Had the pilot familiarised himself with the aircraft earlier at higher altitude it is (sic) be unlikely that the accident would have occurred”.
64. The passing of Mr Neil McNab, who was so dearly loved and respected by those who knew him, is very sad for his friends and family but also for the wider community as a whole. It is clear he made a significant contribution to this community through his hard work and determination. His loss is therefore greatly felt. He was however involved in a hobby that is generally known to be dangerous. Ultralight accidents and/or deaths are unfortunately not rare. The structure of an ultralight is such that if control is lost it is difficult to recover and there is not a great deal of protection for the pilot and/or any passenger. This danger is significantly increased the lower the altitude at the time that control is lost.
65. I am satisfied however that in all of the years that he flew ultralights; Mr McNab knew well these risks, but he loved his hobby and he loved to fly. On this particular day however it appears that the risk he took was too great. Being unfamiliar with the performance of the new ultralight and at an altitude that was too low, he simply was unable to re-gain control after performing a manoeuvre. I am satisfied that it was as a result of pilot error that this death occurred and that it was an accident.
It is important to note that it is a serious matter that Mr Braddy did not tell police the truth when he spoke to them during his recorded conversation. The matters that he failed to tell police about have resulted in additional investigation being carried out unnecessarily, but more importantly resulted in significant increased distress to Mr McNab’s loving wife and family. Why someone who portrayed themselves to police as an apparent friend of the deceased would do this to the family of the deceased is inexplicable. Mr Braddy should be roundly criticised for such conduct.
66. On the basis of the tendered material and oral evidence given at this inquest, I am able to make the following formal findings:
ii. The time and place of death was at approximately 8.30am on Sunday 27 October 2013 at bushland adjacent to Wetherby Road, Girraween in the Northern Territory of Australia.
iii. The cause of death was multiple injuries from an ultralight crash.
iv. Particulars required to register the death:
a. The deceased’s full name was Neil Arthur McNab.
b. The deceased was not of Australian Aboriginal or Torres Strait Islander descent.
c. The cause of death was reported to the Coroner.

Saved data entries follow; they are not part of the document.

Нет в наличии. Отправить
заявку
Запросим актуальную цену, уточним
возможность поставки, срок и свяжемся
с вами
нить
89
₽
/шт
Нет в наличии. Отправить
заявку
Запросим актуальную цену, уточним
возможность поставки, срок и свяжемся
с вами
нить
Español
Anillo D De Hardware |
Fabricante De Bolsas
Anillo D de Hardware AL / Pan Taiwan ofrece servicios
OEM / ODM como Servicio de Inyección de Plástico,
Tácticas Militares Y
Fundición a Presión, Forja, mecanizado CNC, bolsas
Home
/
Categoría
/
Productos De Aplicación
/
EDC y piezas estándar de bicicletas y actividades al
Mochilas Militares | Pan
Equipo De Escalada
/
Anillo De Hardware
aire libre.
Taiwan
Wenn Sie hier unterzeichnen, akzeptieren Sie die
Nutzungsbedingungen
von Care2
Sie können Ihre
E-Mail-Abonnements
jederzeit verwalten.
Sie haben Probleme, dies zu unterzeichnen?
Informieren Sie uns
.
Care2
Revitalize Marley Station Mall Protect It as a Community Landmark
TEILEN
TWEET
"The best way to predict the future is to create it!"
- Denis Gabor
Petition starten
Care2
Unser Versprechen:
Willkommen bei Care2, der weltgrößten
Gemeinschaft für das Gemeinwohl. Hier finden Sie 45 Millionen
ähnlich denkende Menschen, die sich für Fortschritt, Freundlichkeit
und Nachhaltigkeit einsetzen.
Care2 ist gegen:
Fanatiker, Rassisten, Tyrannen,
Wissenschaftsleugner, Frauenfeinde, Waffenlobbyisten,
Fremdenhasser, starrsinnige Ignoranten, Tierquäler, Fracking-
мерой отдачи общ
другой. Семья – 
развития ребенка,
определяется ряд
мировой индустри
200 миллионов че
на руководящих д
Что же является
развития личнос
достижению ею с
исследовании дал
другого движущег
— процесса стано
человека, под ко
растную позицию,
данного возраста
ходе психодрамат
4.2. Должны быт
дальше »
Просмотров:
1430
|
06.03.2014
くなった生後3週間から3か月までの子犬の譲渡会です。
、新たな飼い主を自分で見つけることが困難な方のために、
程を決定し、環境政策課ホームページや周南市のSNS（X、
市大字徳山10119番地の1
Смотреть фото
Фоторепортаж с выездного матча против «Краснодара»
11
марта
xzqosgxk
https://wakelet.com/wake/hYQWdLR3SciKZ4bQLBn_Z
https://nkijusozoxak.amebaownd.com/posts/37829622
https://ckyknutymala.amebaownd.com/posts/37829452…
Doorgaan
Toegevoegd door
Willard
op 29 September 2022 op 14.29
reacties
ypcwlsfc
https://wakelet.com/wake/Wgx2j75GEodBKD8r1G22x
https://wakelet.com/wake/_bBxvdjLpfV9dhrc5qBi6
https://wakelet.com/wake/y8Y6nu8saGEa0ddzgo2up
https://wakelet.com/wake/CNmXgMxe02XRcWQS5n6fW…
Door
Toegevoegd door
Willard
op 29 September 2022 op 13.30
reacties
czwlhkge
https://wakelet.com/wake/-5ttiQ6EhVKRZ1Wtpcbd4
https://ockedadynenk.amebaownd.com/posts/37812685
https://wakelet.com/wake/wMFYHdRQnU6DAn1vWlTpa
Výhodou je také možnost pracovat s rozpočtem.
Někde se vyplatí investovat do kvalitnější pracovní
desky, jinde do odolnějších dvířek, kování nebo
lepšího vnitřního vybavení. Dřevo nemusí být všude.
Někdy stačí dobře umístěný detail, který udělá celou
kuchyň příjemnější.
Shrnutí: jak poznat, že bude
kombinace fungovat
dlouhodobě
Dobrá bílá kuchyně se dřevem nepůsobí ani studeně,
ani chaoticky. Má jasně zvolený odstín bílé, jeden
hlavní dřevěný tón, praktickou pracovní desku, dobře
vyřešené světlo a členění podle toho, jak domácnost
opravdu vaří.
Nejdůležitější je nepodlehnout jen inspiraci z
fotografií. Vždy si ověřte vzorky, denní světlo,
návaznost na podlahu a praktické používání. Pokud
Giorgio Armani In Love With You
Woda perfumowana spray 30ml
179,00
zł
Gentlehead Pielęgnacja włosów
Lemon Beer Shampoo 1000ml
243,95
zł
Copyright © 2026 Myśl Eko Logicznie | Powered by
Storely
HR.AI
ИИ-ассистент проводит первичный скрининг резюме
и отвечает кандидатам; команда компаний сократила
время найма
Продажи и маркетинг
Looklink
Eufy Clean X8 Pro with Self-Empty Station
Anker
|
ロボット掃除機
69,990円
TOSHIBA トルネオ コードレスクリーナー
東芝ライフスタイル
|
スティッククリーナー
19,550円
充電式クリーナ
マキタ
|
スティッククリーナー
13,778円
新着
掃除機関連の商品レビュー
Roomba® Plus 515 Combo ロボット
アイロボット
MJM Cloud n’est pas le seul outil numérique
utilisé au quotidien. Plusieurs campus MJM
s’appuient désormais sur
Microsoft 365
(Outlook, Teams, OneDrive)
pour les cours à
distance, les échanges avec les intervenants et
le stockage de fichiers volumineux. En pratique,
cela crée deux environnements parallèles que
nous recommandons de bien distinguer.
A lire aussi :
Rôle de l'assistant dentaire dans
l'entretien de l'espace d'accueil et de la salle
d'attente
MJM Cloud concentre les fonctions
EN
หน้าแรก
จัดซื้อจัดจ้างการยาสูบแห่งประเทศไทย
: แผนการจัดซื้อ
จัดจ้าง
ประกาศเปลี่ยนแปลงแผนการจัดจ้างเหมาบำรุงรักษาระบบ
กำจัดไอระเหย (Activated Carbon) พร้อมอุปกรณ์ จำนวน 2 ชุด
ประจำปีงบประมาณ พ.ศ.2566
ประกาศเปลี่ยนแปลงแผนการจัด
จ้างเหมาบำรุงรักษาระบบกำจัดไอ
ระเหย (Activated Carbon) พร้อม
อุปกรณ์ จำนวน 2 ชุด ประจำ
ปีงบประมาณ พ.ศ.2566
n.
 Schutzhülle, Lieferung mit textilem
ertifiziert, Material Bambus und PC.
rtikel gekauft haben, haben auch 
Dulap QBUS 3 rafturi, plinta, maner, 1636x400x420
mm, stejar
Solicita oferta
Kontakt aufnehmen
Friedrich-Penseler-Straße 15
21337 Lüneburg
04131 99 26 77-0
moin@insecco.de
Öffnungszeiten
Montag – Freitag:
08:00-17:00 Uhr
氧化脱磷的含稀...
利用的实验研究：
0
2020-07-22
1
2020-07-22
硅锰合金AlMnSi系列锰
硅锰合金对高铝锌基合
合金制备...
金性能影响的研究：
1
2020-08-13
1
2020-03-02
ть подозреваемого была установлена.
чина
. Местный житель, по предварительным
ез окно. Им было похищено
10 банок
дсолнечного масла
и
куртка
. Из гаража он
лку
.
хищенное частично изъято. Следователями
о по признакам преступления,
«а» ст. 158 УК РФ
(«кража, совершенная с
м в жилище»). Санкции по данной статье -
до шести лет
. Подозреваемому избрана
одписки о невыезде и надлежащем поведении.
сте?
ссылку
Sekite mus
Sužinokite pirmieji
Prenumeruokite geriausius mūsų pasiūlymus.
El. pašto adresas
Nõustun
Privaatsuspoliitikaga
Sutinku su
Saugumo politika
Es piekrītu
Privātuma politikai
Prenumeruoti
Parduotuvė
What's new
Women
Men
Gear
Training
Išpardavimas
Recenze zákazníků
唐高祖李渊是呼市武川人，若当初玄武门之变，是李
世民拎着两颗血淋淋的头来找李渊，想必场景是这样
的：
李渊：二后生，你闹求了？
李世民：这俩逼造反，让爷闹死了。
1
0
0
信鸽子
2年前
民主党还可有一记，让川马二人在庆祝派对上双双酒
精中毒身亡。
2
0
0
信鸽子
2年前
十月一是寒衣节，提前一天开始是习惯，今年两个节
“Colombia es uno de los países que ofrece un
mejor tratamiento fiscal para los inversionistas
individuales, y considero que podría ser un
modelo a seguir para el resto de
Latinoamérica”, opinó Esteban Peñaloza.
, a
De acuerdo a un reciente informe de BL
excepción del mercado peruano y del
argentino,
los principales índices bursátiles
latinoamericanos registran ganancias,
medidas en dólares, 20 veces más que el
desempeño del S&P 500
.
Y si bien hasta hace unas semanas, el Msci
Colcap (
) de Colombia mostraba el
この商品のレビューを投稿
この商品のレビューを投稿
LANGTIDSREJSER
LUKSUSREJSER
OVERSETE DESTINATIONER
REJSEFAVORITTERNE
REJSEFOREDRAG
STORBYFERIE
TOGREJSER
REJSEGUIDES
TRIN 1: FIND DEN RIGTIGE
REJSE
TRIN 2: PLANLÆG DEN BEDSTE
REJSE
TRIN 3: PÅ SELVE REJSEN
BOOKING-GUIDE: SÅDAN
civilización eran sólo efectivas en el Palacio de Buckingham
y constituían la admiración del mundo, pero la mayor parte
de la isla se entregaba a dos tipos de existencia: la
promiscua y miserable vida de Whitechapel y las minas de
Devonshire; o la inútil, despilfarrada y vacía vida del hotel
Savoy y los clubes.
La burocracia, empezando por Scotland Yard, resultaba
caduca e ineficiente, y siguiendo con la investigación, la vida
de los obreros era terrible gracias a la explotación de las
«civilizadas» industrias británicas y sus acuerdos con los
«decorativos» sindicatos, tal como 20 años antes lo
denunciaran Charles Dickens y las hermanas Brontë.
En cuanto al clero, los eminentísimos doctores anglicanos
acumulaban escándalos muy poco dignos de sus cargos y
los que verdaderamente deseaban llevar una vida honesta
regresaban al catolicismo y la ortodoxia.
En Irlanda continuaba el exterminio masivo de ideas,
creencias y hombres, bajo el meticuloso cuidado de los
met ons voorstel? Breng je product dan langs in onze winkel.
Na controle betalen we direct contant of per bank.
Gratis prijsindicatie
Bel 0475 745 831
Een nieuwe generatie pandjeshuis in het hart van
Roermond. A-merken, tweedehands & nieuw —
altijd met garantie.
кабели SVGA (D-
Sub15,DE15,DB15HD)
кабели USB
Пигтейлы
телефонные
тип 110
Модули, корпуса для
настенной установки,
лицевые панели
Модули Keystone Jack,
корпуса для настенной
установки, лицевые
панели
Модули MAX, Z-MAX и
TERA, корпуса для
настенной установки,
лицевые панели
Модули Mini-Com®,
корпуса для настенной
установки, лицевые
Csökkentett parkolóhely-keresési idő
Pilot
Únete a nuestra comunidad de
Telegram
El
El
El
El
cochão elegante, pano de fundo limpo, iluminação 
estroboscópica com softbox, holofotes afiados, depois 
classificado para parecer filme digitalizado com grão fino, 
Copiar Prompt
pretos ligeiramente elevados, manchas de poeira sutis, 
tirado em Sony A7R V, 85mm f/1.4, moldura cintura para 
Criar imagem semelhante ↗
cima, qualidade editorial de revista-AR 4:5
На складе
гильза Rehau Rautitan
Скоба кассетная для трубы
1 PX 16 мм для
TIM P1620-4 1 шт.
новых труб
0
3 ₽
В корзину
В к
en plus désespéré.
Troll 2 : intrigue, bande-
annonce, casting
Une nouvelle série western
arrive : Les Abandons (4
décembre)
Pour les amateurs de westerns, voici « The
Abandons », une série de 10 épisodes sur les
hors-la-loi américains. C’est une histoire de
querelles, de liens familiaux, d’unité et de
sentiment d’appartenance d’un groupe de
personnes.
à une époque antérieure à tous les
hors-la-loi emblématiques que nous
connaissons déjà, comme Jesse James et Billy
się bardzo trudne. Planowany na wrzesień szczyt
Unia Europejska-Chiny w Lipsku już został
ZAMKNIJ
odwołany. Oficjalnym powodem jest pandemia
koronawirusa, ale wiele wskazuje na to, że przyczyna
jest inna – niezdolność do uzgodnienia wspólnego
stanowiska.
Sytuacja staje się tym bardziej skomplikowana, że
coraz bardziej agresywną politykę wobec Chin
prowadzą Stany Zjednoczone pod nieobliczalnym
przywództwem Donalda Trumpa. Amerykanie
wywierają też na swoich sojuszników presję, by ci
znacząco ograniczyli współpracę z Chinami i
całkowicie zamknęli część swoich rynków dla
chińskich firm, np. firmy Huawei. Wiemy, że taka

d. The cause of death was confirmed by post mortem examination carried out by Dr Terence Sinton on 28 October 2013.
e. The deceased’s mother was Fay Sloan and his father was Neil James McNab, who are both deceased.
f. At the time of his death the deceased was self-employed operating an earthmoving business and was a plant operator-excavator by trade.
67. I have no recommendations arising from this inquest.